Monday, Nov. 09, 1942

As Winter Comes

More than 100 million Soviet civilians, faced cold and hunger as winter's first heavy snows fell last week. Russia has lost more than half its coal mines, 23% of its cultivated land. Fuel, food and clothes go to the Red Armies first. From Leningrad to the Pacific, women, oldsters and schoolchildren were cutting peat, hauling logs, straining every muscle to make good Russia's losses. Their achievements:

> Siberia's harvested area increased by 2,100,000 acres over last year. In Kazakstan and central Asia land sown to winter grains increased by a half-million acres; in the Black Earth region, by 1,250,000 acres. The ratio of men to women in Russia's fields was about 3-to-100 (prewar average: 50-50).

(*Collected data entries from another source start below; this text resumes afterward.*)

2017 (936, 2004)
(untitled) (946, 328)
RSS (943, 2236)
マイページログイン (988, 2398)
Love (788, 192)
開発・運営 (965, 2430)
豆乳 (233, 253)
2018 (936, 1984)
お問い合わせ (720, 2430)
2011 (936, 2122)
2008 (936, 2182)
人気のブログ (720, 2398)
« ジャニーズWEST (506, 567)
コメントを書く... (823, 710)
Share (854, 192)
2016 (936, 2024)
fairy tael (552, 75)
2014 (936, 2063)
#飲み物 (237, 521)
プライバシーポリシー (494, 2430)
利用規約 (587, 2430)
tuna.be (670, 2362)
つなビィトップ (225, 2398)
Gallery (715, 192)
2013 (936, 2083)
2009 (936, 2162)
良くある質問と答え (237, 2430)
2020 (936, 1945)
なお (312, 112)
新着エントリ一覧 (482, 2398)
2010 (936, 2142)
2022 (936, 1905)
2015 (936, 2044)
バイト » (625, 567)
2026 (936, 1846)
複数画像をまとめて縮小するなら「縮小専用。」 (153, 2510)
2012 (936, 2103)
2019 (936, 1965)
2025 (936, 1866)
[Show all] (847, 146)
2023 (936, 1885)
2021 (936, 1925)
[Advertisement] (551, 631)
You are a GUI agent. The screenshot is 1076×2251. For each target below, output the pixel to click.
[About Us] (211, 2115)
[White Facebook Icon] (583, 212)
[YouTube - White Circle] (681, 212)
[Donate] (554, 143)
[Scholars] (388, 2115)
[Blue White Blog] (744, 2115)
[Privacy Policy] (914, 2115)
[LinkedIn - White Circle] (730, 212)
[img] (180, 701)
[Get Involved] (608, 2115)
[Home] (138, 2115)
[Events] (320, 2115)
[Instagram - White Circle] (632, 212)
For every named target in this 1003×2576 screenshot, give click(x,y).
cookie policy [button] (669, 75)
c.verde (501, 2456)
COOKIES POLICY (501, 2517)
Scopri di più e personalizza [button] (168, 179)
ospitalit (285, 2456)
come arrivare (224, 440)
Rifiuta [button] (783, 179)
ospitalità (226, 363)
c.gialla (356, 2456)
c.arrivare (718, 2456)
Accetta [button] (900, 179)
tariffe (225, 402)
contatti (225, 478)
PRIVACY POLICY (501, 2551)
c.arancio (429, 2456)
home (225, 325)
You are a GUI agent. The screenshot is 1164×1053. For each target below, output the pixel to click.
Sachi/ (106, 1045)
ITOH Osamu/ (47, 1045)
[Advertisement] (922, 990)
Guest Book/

> Immense Siberian slaughterhouses and Pacific Coast fish canneries throbbed night & day, turned out millions of tons of food for Army and people.

> Siberian and Ural miners worked twelve-hour shifts digging coal for Russia's railroads and metallurgical plants. North of Moscow 80,000 city officeworkers felled timber for firewood. Logs were transported by barge, train, bus and trolley car to the capital. After classes and on Sundays pupils and teachers toted firewood to their schools.

> Textile mills, powerhouses and other industries burned peat and wood instead of coal. Thousands of civilians were mobilized to wield spades in the inexhaustible peat bogs of the Urals and central Russia.

Throughout Russia an estimated 20 to 30 million civilian refugees from occupied areas squeezed into odd corners of already crowded rooms. Valenki (knee-high felt winter boots) and beds were used in rotation by people working on different shifts. Bread rations in central Russia are two pounds of black bread per day for heavy workers, one pound for children. In besieged Leningrad men get 150 grams (5 oz.) of bread a day and little else.

Russia's millions faced a comfortless, bitter winter, but probably few would actually freeze or starve. The people rejoiced that the Red Armies were well supplied with food, clothing and fuel, that the 20DEG and 30DEG frosts only a few weeks off would freeze the thin blood of the German invaders more quickly than their own.